We built a whole therapeutic platform around that. None of that is possible for these hyperscalers without the data layer, and that data layer is what we've been building for years through our clinical diagnostic engine that scales with every patient that we help and consents for that data to be used for R&D. The leading AI labs have extraordinary compute and modeling capability. We have the clinical grade data set. The opportunity is to bring them together with the right expertise and compute. Think about how important that is and how much that could be worth. Safe to say we're very active in pursuing that. You know, we are really excited about what we can do with our data in that world of AI-driven healthcare and drug development. I'm gonna close the quarterly there.

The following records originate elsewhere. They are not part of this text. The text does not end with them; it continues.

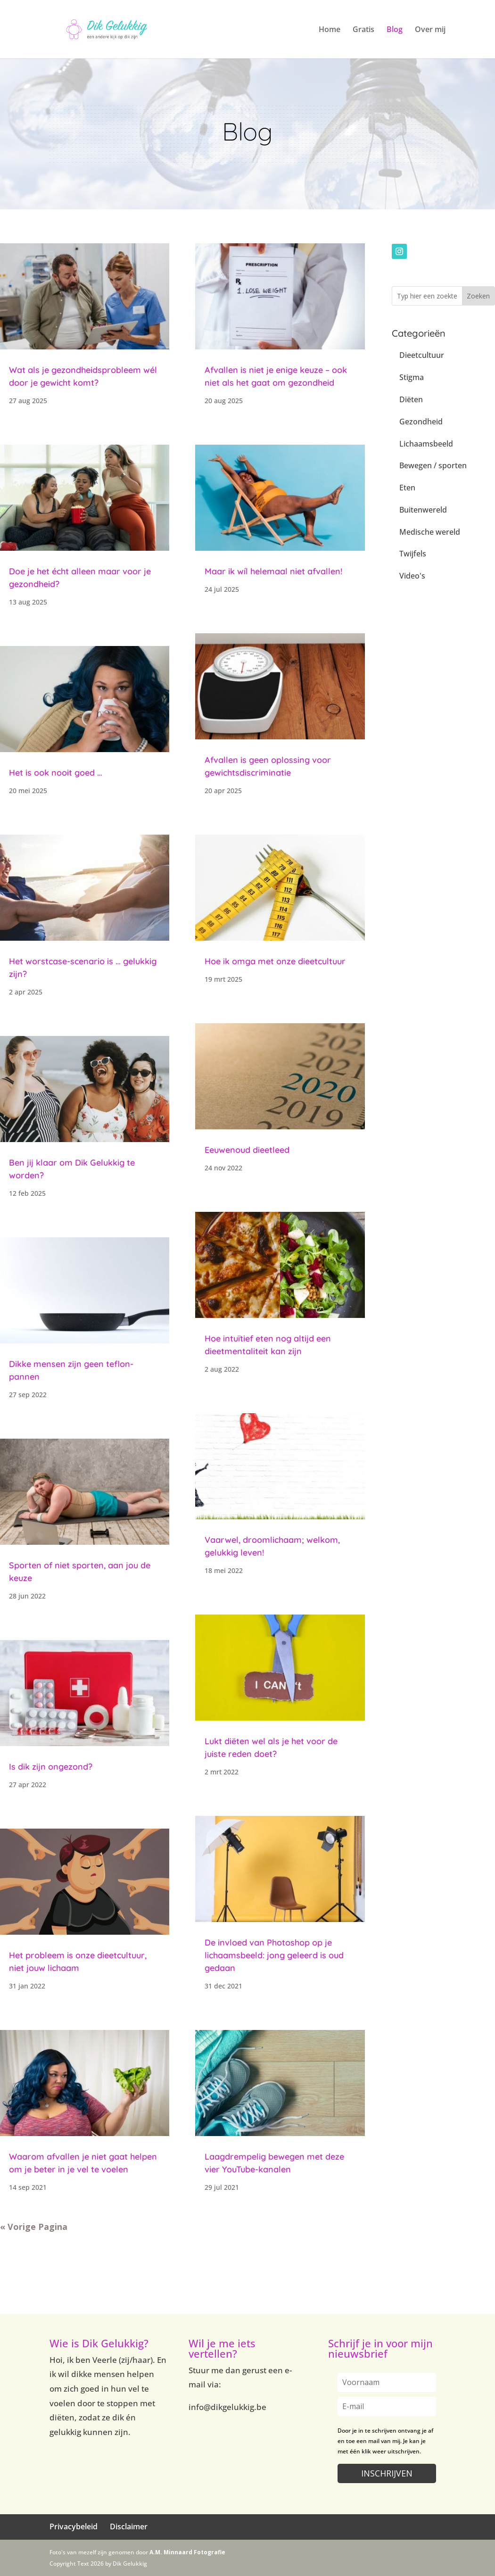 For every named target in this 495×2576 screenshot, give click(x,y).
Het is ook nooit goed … (55, 772)
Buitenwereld (423, 510)
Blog (395, 30)
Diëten (411, 399)
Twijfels (412, 553)
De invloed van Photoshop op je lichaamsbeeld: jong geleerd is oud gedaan (274, 1955)
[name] (387, 2382)
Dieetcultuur (421, 355)
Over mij (430, 30)
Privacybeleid (74, 2526)
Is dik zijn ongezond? (50, 1766)
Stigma (411, 377)
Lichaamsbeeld (426, 444)
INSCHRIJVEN (386, 2473)
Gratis (363, 30)
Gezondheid (421, 421)
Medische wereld (429, 532)
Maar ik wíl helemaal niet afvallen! (273, 571)
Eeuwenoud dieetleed (247, 1149)
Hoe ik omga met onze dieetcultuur (275, 961)
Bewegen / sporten (433, 465)
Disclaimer (129, 2526)
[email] (387, 2406)
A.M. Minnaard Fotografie (187, 2552)
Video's (412, 576)
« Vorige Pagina (33, 2226)
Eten (407, 487)
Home (329, 30) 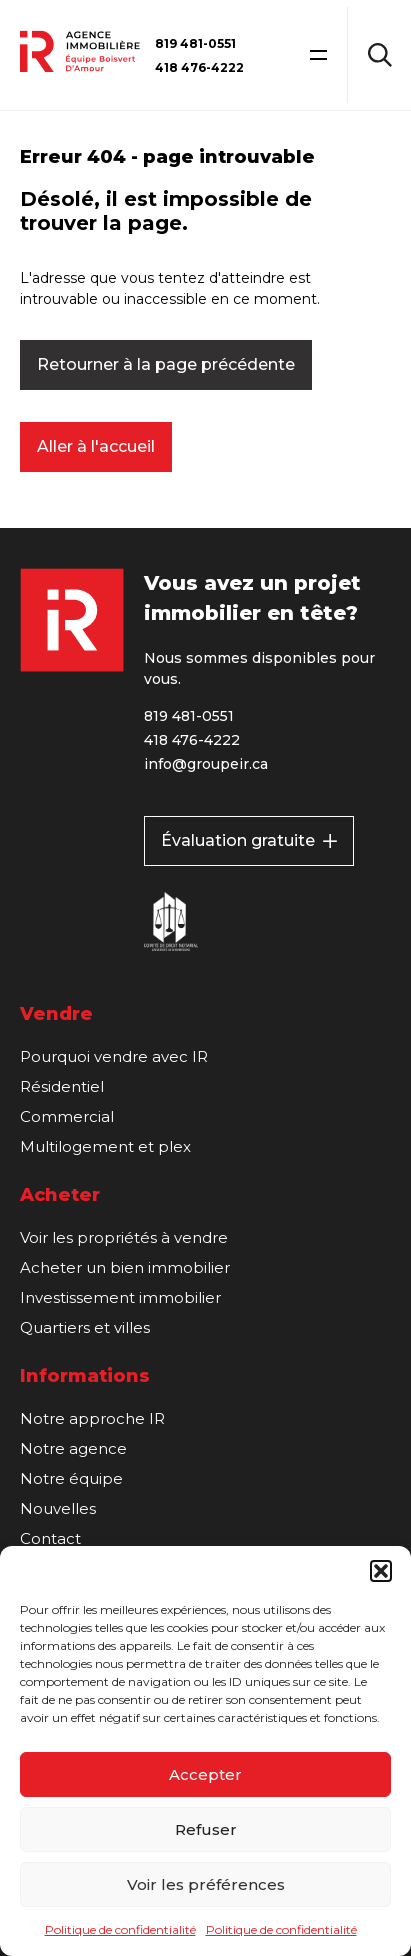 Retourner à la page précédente (166, 364)
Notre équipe (71, 1478)
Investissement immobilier (120, 1297)
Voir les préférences (206, 1884)
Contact (50, 1538)
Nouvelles (58, 1508)
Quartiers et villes (85, 1327)
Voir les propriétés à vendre (124, 1237)
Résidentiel (62, 1086)
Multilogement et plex (105, 1146)
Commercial (67, 1116)
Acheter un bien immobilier (125, 1267)
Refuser (206, 1829)
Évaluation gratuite (249, 840)
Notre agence (73, 1448)
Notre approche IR (92, 1418)
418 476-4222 (199, 67)
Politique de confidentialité (120, 1929)
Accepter (205, 1774)
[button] (381, 1571)
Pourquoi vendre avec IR (114, 1056)
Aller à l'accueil (96, 446)
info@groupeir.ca (206, 764)
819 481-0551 (195, 43)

I can see there's a bunch of additional questions. I will get to them on Investor Hub. I'll close by saying, as I always do, I am incredibly excited about the opportunity, impact and growth ahead for Microba. We are genuinely at a real inflection point of operational focus, advancement up the customer adoption curve, major product advancement, major evidence generation, AI efficiency, and a major maturing of the opportunity for our therapeutics division and our assets there. We have a world-class team, best-in-class technology, category-defining products, and we're about to release a new one. For patients, we are already changing lives, and there are a lot of people that need our help genuinely.
As I've said before, Microba represents a category-defining company with what I'd say just for an imperfect analogy, the medical device side of a Cochlear, but with the medical software and scaling opportunity of a Pro Medicus. We have decades of growth to unlock here. It's a really incredible time to be a Microba shareholder. Thank you all genuinely for tuning in for the update. To all our shareholders, a big thank you from me, the executive team and the board for your ongoing support. Thanks everyone. We'll close there.